What is required:
Lines below that hold the word "Instrument" must be copied in full.
---
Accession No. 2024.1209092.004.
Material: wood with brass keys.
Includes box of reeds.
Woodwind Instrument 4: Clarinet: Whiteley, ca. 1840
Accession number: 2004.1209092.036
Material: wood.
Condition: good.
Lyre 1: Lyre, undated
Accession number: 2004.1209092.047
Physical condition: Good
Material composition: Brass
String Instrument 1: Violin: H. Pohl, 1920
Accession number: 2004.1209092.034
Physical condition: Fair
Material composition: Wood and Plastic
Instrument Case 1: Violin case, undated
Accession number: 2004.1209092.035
---
Completed task:
Woodwind Instrument 4: Clarinet: Whiteley, ca. 1840
String Instrument 1: Violin: H. Pohl, 1920
Instrument Case 1: Violin case, undated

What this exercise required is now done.